Chinese academics urge end to one-child policy

The policy came under renewed scrutiny last month after 22-year-old Feng Jianmei was forced to abort a seven-month foetus by local officials who claimed she had violated family-planning rules.

China’s family planning commission subsequently warned that “cruel” implementation of the policy would damage “the image of the [Communist] party and the nation.”

Recent years have seen growing public discussion of the issue, once a taboo.

In an editorial last month the People’s Daily newspaper said that a growing gender-imbalance, another consequence of the policy, was starting to threaten “social harmony and stability” with millions of men unable to find wives.

“Its far-reaching harm will be as much as the population expansion in the middle of the 20th century,” said the newspaper, often described as a mouthpiece for the views of China’s Communist Party.

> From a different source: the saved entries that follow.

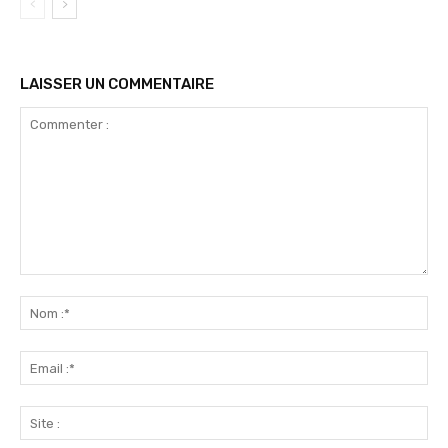
LAISSER UN COMMENTAIRE
Commenter
:
No
:*
Ema
:*
Sit
:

Liang Zhongtang, a demographer from the Shanghai Academy of Social Sciences, said the academics’ calls “showed more and more people have realised the need to change the one-child policy” and signalled a gradual shift away from the rule.

But Mr Liang said a sudden policy U-turn was unthinkable, particularly ahead of the once-in-a-decade leadership transition this autumn.

“I figure that in five to ten years time there will be a major change in the one-child policy [but] for now, I don’t see it coming – even as a pilot project.”

Mr Liang said he believed that growing discontent over issues such as forced abortion was a more urgent problem for Chinese authorities than the country’s ageing population.